What is she doing here? How dare she?

Emily Harris thought the poem she’d looked at was good—quite the load of fear and loathing packed into nineteen lines, she’d said. She’d even suggested a couple of corrections that seemed like good ones, but Emily Harris hadn’t written End for End or Cardiac Street. What Emily Harris had written were two books of literary criticism published by the college press. Barbara checked online.

This morning, after she’d started to believe she would hear nothing, she had gotten an email from Olivia Kingsbury.

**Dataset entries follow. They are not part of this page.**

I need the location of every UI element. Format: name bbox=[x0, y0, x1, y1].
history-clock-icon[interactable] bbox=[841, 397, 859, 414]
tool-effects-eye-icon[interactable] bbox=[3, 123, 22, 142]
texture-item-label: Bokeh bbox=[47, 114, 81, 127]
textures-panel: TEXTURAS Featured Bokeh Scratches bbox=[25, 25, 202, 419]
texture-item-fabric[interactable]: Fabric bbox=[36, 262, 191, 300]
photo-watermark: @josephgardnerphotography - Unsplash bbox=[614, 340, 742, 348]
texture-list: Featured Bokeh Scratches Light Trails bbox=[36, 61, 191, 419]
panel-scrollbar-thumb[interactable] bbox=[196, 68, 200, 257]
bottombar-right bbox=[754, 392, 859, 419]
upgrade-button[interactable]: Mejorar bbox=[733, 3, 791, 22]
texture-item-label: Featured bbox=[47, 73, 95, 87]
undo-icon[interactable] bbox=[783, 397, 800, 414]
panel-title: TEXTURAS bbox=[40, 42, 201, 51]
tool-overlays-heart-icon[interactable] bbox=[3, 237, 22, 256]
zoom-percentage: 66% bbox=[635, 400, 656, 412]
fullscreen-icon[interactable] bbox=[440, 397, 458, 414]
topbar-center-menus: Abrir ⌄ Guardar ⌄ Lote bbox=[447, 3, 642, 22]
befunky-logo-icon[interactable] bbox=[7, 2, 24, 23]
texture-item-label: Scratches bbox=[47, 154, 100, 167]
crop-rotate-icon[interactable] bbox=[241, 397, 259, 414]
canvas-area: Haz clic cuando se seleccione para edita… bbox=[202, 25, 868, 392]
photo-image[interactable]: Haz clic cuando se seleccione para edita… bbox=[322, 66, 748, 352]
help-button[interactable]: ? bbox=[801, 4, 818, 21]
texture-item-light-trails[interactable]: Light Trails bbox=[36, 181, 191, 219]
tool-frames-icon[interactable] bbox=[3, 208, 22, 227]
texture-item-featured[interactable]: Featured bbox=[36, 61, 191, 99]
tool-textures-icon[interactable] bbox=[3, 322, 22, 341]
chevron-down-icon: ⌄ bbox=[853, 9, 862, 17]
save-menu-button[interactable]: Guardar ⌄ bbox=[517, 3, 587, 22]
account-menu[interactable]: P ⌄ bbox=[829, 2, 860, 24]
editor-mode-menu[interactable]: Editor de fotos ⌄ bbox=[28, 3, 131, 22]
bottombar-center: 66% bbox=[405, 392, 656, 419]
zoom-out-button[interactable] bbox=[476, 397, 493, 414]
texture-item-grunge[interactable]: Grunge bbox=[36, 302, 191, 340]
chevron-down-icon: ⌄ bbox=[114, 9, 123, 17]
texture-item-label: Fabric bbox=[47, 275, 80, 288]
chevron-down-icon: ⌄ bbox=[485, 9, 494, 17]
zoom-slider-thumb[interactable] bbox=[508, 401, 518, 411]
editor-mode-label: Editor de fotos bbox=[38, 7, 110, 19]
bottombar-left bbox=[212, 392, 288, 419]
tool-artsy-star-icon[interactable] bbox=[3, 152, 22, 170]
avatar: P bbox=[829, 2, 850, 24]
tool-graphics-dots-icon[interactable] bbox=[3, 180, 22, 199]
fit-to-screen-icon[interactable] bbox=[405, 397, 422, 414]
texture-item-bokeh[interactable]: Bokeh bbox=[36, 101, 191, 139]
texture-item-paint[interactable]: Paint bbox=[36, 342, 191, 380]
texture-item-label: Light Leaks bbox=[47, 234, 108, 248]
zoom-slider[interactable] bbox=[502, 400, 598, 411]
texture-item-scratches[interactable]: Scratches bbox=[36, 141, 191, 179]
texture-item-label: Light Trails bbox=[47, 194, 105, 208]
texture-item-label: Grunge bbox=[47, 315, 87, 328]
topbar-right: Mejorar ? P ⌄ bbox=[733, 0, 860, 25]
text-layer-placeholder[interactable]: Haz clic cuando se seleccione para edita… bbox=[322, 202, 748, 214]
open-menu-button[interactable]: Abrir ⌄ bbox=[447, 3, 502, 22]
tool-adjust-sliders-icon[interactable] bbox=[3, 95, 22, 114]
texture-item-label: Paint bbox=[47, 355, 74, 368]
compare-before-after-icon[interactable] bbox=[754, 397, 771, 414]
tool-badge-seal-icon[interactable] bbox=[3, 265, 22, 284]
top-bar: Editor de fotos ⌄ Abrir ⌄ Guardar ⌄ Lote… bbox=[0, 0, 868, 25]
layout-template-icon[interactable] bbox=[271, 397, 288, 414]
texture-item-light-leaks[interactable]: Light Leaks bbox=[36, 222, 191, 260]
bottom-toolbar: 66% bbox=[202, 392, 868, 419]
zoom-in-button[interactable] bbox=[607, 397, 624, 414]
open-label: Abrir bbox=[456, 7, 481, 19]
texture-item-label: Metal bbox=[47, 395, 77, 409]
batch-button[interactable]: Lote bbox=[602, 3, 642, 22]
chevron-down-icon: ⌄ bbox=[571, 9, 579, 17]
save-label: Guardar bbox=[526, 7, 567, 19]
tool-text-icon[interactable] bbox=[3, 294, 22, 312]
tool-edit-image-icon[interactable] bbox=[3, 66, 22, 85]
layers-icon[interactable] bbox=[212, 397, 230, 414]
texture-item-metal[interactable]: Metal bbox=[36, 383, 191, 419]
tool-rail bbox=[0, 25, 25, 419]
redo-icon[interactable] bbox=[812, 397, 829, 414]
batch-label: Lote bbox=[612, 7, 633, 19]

I have read your poem. If your schedule permits, please come and visit with me at 2 PM this afternoon. If your schedule does not permit, please reply to my email address. I am sorry about the short notice. It had been signed Olivia.

Barbara reminds herself that she has been invited, and that has to mean something, but what if she makes an ass of herself? What if she can’t even open her mouth, only stare like a complete dummocks? Thank God she didn’t tell her parents or Jerome where she was going this afternoon. Thank God she hadn’t told anyb

The door of 70 Ridge Road opens, and a fabulously old woman emerges, swaddled in a fur coat that comes down to her ankles and walking on two canes. “Are you just going to stand there, young woman? Come in, come in. I have no tolerance for the cold.”

Feeling outside herself—observing herself—Barbara walks to the porch and mounts the steps. Olivia Kingsbury holds out a frail hand. “Gently, young woman, gently. No squeezing.”